Hector Gramajo

Master's in Public Administration (Mason Fellowship), Kennedy School of Government, 1991

Massacres, Torture, and Command Responsibility

Hector Gramajo Morales held a number of senior positions in the Guatemalan military and was Minister of Defense from 1987 to 1990. From 1982 to 1983 -- while Gramajo was ‎Army Vice Chief of Staff and director of the Army General Staff -- the Guatemalan military killed 75,000 people and destroyed some 440 villages in a massive counterinsurgency campaign directed primarily against the country's Mayan inhabitants.

Gramajo studied at the infamous "School of the Americas" (renamed the
Western Hemisphere Institute for Security Cooperation) at Fort Benning, Georgia in 1967, where the US government trained generations of Latin American military officers later associated with human rights abuses and dictatorships.

Apologists for the U.S.-backed genocidal dictatorship in Guatemala considered Gramajo a "moderating force" who scaled back the level of atrocities and supported a transition to civilian rule. As Gramajo infamously remarked in an interview while at Harvard:
"We have created a more humanitarian, less costly strategy, to be more compatible with the democratic system ... which provides development for 70 percent of the population while we kill 30 percent. Before, the strategy was to kill 100 percent." [1]
Or, as one U.S. government official put it: "Gramajo understands how we function. He's testified in front of Congress. He speaks good English." [2]

After stepping down as defense minister, Gramajo went to study at Harvard's Kennedy School of Government on a yearlong Mason fellowship while preparing to return home and launch a presidential campaign. He also gave a public address at the Kennedy School's Institute of Politics.

In June 1991, while heading to his commencement ceremony in academic robes, Gramajo was handed court papers informing him that he was being sued by eight Guatemalans for abuses perpetrated against them or their family members by forces under his command. Soon thereafter, the suit was combined with one brought by Sister Dianna Ortiz, an American nun who had been raped and tortured by Gramajo's forces filed a similar lawsuit. Both cases were filed under the Alien Tort Statute, which allows lawsuits in U.S. courts for some human rights violations committed abroad.

Gramajo did not contest the lawsuit and eventually left the United States. In April 1995, a federal judge in Boston ruled against him and awarded $47.5 million in damages to the plaintiffs.
Gramajo's bid for the presidency later that year failed.
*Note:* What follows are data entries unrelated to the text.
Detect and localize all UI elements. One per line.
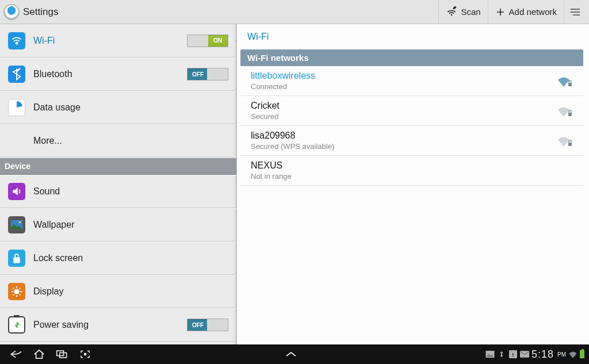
battery-tray-icon — [580, 350, 584, 358]
sound-icon — [8, 183, 25, 200]
bluetooth-toggle[interactable]: OFF — [187, 68, 228, 81]
wifi-network-item[interactable]: NEXUS Not in range — [240, 156, 583, 186]
back-icon — [9, 349, 23, 359]
data-usage-icon — [8, 99, 25, 116]
recent-icon — [56, 350, 68, 359]
scan-label: Scan — [461, 7, 480, 17]
lock-label: Lock screen — [33, 253, 228, 263]
network-ssid: Cricket — [251, 101, 557, 111]
more-label: More... — [33, 136, 228, 146]
sidebar-item-bluetooth[interactable]: Bluetooth OFF — [0, 58, 236, 91]
mail-tray-icon — [520, 350, 529, 358]
home-icon — [33, 349, 45, 359]
signal-icon — [557, 75, 573, 87]
add-network-button[interactable]: Add network — [488, 0, 564, 24]
wifi-networks-header: Wi-Fi networks — [240, 49, 583, 66]
wifi-icon — [8, 32, 25, 49]
image-tray-icon — [485, 350, 495, 358]
wifi-network-item[interactable]: Cricket Secured — [240, 96, 583, 126]
add-network-label: Add network — [509, 7, 557, 17]
svg-rect-8 — [568, 143, 572, 146]
plus-icon — [495, 7, 506, 17]
sidebar-item-lock-screen[interactable]: Lock screen — [0, 242, 236, 275]
svg-point-0 — [451, 14, 453, 16]
overflow-menu-button[interactable] — [564, 0, 586, 24]
sound-label: Sound — [33, 186, 228, 197]
svg-rect-15 — [520, 351, 529, 358]
signal-icon — [557, 135, 573, 147]
wifi-network-item[interactable]: lisa209968 Secured (WPS available) — [240, 126, 583, 156]
svg-point-5 — [14, 289, 19, 294]
system-navbar: ! 5:18 PM — [0, 344, 589, 364]
sidebar-item-more[interactable]: More... — [0, 124, 236, 158]
chevron-up-icon — [284, 351, 298, 358]
power-saving-toggle[interactable]: OFF — [187, 319, 228, 331]
home-button[interactable] — [28, 344, 51, 364]
section-header-device: Device — [0, 158, 236, 175]
sync-tray-icon — [497, 350, 506, 358]
lock-icon — [8, 250, 25, 267]
detail-title: Wi-Fi — [237, 24, 587, 49]
svg-rect-7 — [568, 113, 572, 116]
wifi-network-list: littleboxwireless Connected Cricket Secu… — [237, 66, 587, 186]
sidebar-item-data-usage[interactable]: Data usage — [0, 91, 236, 124]
menu-icon — [569, 7, 581, 17]
network-ssid: littleboxwireless — [251, 71, 557, 81]
wifi-label: Wi-Fi — [33, 36, 187, 46]
wallpaper-icon — [8, 216, 25, 233]
screenshot-icon — [79, 350, 91, 359]
status-tray[interactable]: ! 5:18 PM — [485, 348, 584, 361]
network-status: Secured (WPS available) — [251, 142, 557, 151]
svg-point-3 — [19, 221, 21, 224]
wifi-network-item[interactable]: littleboxwireless Connected — [240, 66, 583, 96]
wallpaper-label: Wallpaper — [33, 220, 228, 230]
app-title: Settings — [23, 6, 58, 18]
status-ampm: PM — [557, 351, 566, 358]
scan-button[interactable]: Scan — [438, 0, 487, 24]
scan-icon — [446, 6, 457, 18]
wifi-toggle[interactable]: ON — [187, 35, 228, 47]
power-saving-label: Power saving — [33, 320, 187, 330]
sidebar-item-wallpaper[interactable]: Wallpaper — [0, 208, 236, 242]
status-clock: 5:18 — [531, 348, 554, 361]
svg-rect-4 — [13, 258, 20, 263]
svg-text:!: ! — [512, 351, 514, 358]
display-icon — [8, 283, 25, 300]
data-usage-label: Data usage — [33, 102, 228, 113]
settings-app-icon — [3, 4, 20, 20]
network-status: Connected — [251, 82, 557, 91]
svg-rect-6 — [568, 83, 572, 86]
svg-point-11 — [84, 353, 86, 355]
sidebar-item-wifi[interactable]: Wi-Fi ON — [0, 24, 236, 58]
alert-tray-icon: ! — [508, 350, 518, 358]
power-saving-icon — [8, 316, 25, 334]
sidebar-item-power-saving[interactable]: Power saving OFF — [0, 308, 236, 342]
back-button[interactable] — [5, 344, 28, 364]
bluetooth-label: Bluetooth — [33, 69, 187, 79]
settings-list: Wi-Fi ON Bluetooth OFF Data usage More..… — [0, 24, 237, 344]
signal-icon — [557, 105, 573, 117]
sidebar-item-display[interactable]: Display — [0, 275, 236, 308]
network-ssid: NEXUS — [251, 160, 573, 171]
network-status: Not in range — [251, 172, 573, 181]
sidebar-item-sound[interactable]: Sound — [0, 175, 236, 208]
screenshot-button[interactable] — [74, 344, 97, 364]
network-ssid: lisa209968 — [251, 131, 557, 141]
detail-pane: Wi-Fi Wi-Fi networks littleboxwireless C… — [237, 24, 589, 344]
display-label: Display — [33, 286, 228, 297]
network-status: Secured — [251, 112, 557, 121]
svg-point-1 — [16, 42, 18, 44]
bluetooth-icon — [8, 66, 25, 83]
expand-handle[interactable] — [280, 351, 303, 358]
wifi-tray-icon — [568, 350, 577, 358]
recent-apps-button[interactable] — [51, 344, 74, 364]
Gramajo never paid the award, nor did he ever return to the US, which revoked his entry visa.

On 12 March, 2004, Hector Gramajo died after being attacked on his farm by a swarm of "Africanized" bees.

[1] Jennifer Schirmer, "The Guatemalan military project: an interview with Gen. Hector Gramajo," Harvard International Review, Vol. 13, Issue 3 (Spring 1991).

[2] Michael Massing, "
A Harvard Man's Crimson Record: Why Is a Ruthless Guatemalan General Getting a JFK School Degree?" Washington Post, 2 June 1991.